Trump Stays the Same; Press Coverage Needs To Change

 

 


It is as if the president were campaigning to declare the election results in November illegitimate already.

The destruction of Beirut, which brought instant horror to the world via cellphone images, competed for space in the American media with another event. No, it was not the record number of coronavirus deaths, an integral and regular part of the news in the U.S.

“Masterful! Courageous!” exclaimed journalists and television anchors while clips of an interview with President Donald Trump were repeated in a continuous loop. That interview with Australian journalist Jonathan Swan was recorded at the White House during the last week of July and aired on Sunday, Aug. 2.

The reaction of Swan’s colleagues to the 38 minutes of lies and disregard for the tragedy of the pandemic reveals much more about the state of journalism than about Trump himself, whose ability to surprise was left behind when he took office in 2017.

Jonathan Swan, 35, arrived in Washington in 2014 on a fellowship to work in Congress. In Canberra, Australia, where he was a reporter, he was known for exclusives such as the discovery of a video on YouTube that showed an Australian politician throwing kangaroo feces in his backyard.

Swan spent a year hearing “no” from newsrooms until landing a job at The Hill, a news site which specializes in coverage of Congress and, among other vile things, is infamous for spreading falsehoods that spilled into “Ukrainegate.”

The reporter was one of the first hired by the news website Axios, launched in 2017 by two ex-journalists from Politico and with similar editorial DNA. It envisions political coverage not as a pillar of democracy, but as a mixture of court intrigue and sports broadcasting.

Swan, a tireless collector of exclusives, was widely attacked by colleagues in November 2018, when Axios premiered a weekly program on the HBO network.

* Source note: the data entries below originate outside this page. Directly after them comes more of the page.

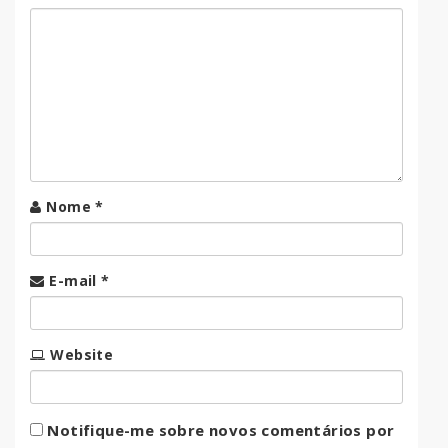
Nome
*
E-mail
*
Website
Notifique-me sobre novos comentários por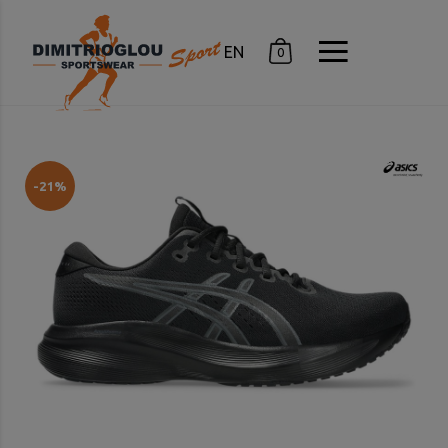
EN
0
-21%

He managed to extract from Trump, exclusively, the announcement that the president wanted to cancel the right to citizenship granted to every person born on American soil.

With unabashed joy, the journalist used Trump’s statement to promote Axios’ first TV special. He appears smiling when Trump congratulates the network’s exclusive.

An American president does not have the power to end the right to citizenship, granted by more than 30 other countries and enshrined in the U.S. Constitution since the 19th century. But his intention to violate the Constitution became a teaser in the promotional clip.

The absurdities that Trump spewed in the new interview made journalists jealous, because Swan, a suave practitioner of access journalism (which can best be explained by the phrase “talk to me and I’ll go easy on you”), interrupted the president several times with facts, something that is not seen often in the press conference rallies at the White House.

Although the interview was embarrassing, it was not the unprecedented moment that Swan sold to the public.

What is unprecedented is the 3 1/2-year assault on the democratic system, and that cannot be separated from the catastrophic negligence of the pandemic that has killed 157,000 in the U.S. so far.

The timidity of the volatile American media facilitated the election of Donald Trump. At the moment, it is as if Trump were campaigning not against Joe Biden, but rather campaigning to steadily undermine the purity of the electoral process and declare the results illegitimate in November.

Despite the enthusiasm for investigative journalism that the president has awoken, there seems to be none of the tools or editorial criteria needed to face the most serious moment in America since World War II.

Lucia Guimaraes is a journalist and has lived in New York since 1985. She was a correspondent at TV Globo, TV Cultura, and GNT, as well as a columnist at the newspapers, O Estado de S. Paulo and O Globo.